This respiratory illness season, wearing a mask is required in patient and resident areas at Sunnybrook. Read our visitor guidelines »

Hospital  >  News & media  >  News

New study shows combination therapy slows cognitive decline in at-risk populations

October 30, 2024

An important new study, published today in JAMA Psychiatry, has demonstrated that a combination therapy can slow cognitive decline in older adults at risk for dementia. The study was made possible through the collaboration of researchers at several Toronto Dementia Research Alliance (TDRA) partner sites including Sunnybrook Health Sciences Centre, the Centre for Addiction and Mental Health (CAMH), Baycrest, Unity Health Toronto and University Health Network (UHN).

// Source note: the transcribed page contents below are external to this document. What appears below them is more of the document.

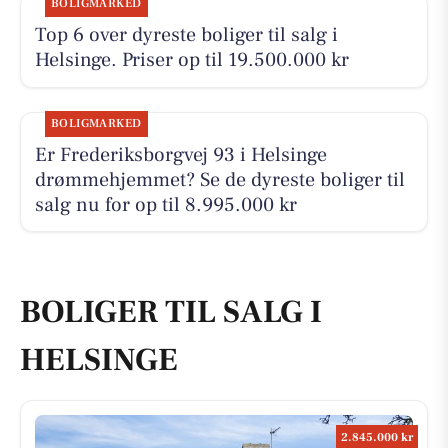
BOLIGMARKED
Top 6 over dyreste boliger til salg i
Helsinge. Priser op til 19.500.000 kr
BOLIGMARKED
Er Frederiksborgvej 93 i Helsinge
drømmehjemmet? Se de dyreste boliger til
salg nu for op til 8.995.000 kr
BOLIGER TIL SALG I
HELSINGE
2.845.000 kr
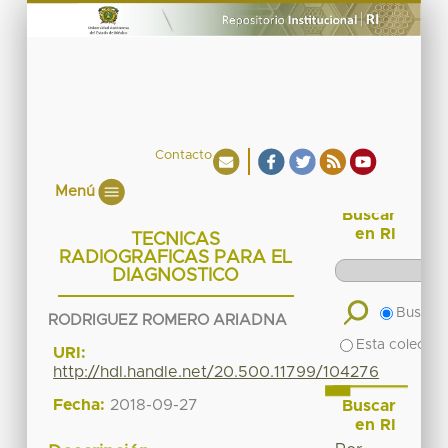
Contacto
Menú
Buscar
en RI
TECNICAS
RADIOGRAFICAS PARA EL
DIAGNOSTICO
Buscar 
RODRIGUEZ ROMERO ARIADNA
Esta colecció
URI:
http://hdl.handle.net/20.500.11799/104276
Fecha:
2018-09-27
Buscar
en RI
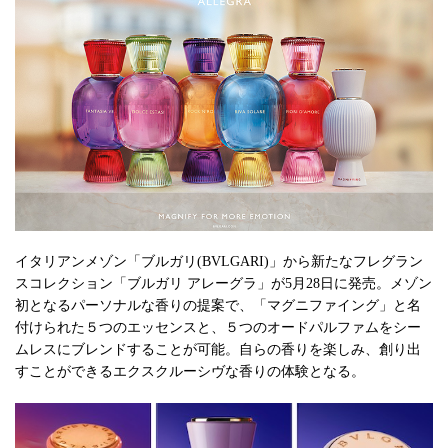
イタリアンメゾン「ブルガリ(BVLGARI)」から新たなフレグラン
スコレクション「ブルガリ アレーグラ」が5月28日に発売。メゾン
初となるパーソナルな香りの提案で、「マグニファイング」と名
付けられた５つのエッセンスと、５つのオードパルファムをシー
ムレスにブレンドすることが可能。自らの香りを楽しみ、創り出
すことができるエクスクルーシヴな香りの体験となる。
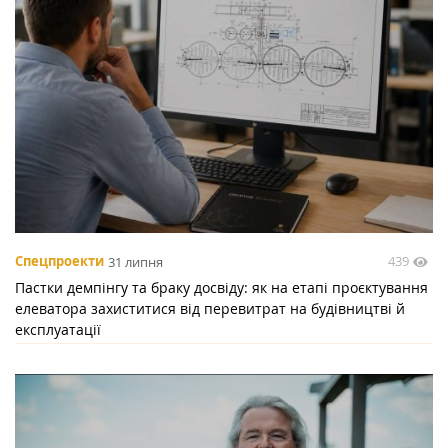
439
Спецпроекти
31 липня
Пастки демпінгу та браку досвіду: як на етапі проєктування
елеватора захиститися від перевитрат на будівництві й
експлуатації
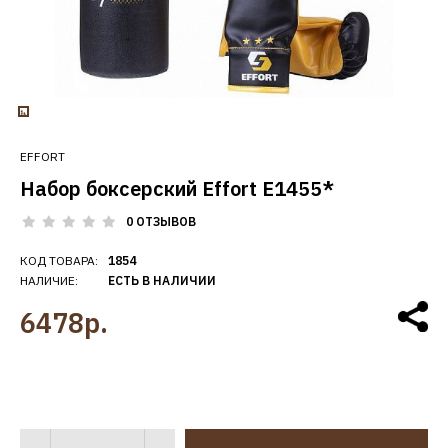
EFFORT
Набор боксерский Effort E1455*
0 ОТЗЫВОВ
КОД ТОВАРА:
1854
НАЛИЧИЕ:
ЕСТЬ В НАЛИЧИИ
6478р.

The trial focused on preventing cognitive decline in older adults with a condition that increases the risk for dementia: Major Depressive Disorder in remission (rMDD), Mild Cognitive Impairment (MCI), or both.

The study involved 375 older adults who received either a control (“sham”) intervention or a combination of two active therapies: the first involved specially designed Cognitive Remediation (CR) techniques—therapeutic interventions designed to improve cognitive functioning, like puzzles and logic problems. The second was transcranial direct current stimulation (tDCS)—a form of non-invasive brain stimulation. These therapies were delivered five days per week for eight weeks, followed by 5-day "boosters" every six months. The study was randomized, controlled, and double-masked, with assessments conducted at baseline, month-2, and yearly for three to seven years.

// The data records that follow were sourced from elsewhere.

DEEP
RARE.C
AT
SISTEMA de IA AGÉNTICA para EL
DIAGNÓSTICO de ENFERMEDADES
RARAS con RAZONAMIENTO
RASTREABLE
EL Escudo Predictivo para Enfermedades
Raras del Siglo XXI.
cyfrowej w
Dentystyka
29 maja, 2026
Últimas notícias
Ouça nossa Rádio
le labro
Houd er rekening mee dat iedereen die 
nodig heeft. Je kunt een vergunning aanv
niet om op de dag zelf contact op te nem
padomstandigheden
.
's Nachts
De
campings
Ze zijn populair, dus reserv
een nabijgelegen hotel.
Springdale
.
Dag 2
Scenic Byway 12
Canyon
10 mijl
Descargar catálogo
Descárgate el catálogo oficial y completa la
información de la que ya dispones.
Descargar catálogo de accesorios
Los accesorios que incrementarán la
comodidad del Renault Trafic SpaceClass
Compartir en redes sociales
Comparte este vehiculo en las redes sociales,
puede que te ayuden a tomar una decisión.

The study found that participants receiving CR plus tDCS experienced slower cognitive decline over a median follow-up period of 4 years compared to those receiving the control intervention. The effects were more prominent in individuals with low genetic risk for Alzheimer's disease, and participants with rMDD (with or without MCI) showed better outcomes than those with MCI alone.

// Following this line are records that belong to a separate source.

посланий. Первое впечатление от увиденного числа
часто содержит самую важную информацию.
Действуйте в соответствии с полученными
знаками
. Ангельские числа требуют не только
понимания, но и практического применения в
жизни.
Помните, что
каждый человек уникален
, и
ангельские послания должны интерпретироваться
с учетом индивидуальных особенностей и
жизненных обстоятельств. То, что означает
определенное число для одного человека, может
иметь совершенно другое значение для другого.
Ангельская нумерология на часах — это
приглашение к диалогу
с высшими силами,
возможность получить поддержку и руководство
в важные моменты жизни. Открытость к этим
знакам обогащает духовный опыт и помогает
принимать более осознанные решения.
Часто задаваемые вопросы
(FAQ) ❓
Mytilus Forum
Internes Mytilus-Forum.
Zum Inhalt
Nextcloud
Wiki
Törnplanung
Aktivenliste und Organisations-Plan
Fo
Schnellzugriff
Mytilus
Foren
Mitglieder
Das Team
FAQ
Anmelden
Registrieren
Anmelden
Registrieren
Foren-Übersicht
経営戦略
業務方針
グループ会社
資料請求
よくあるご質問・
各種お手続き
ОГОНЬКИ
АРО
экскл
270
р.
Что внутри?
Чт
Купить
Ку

“The results of this trial show us that combination therapies have the potential to improve the quality of life of individuals at-risk for dementia,” says Dr. Krista Lanctôt, Bernick Chair in Geriatric Psychopharmacology, senior scientist in the Hurvitz Brain Sciences Research Program and co-author of the study. “By slowing down cognitive decline, vulnerable populations can achieve prolonged independence.”

Cognitive decline is often the result of overlapping conditions, making combination therapies especially pertinent – they can improve patient outcomes by targeting different disease pathways in a synergistic way.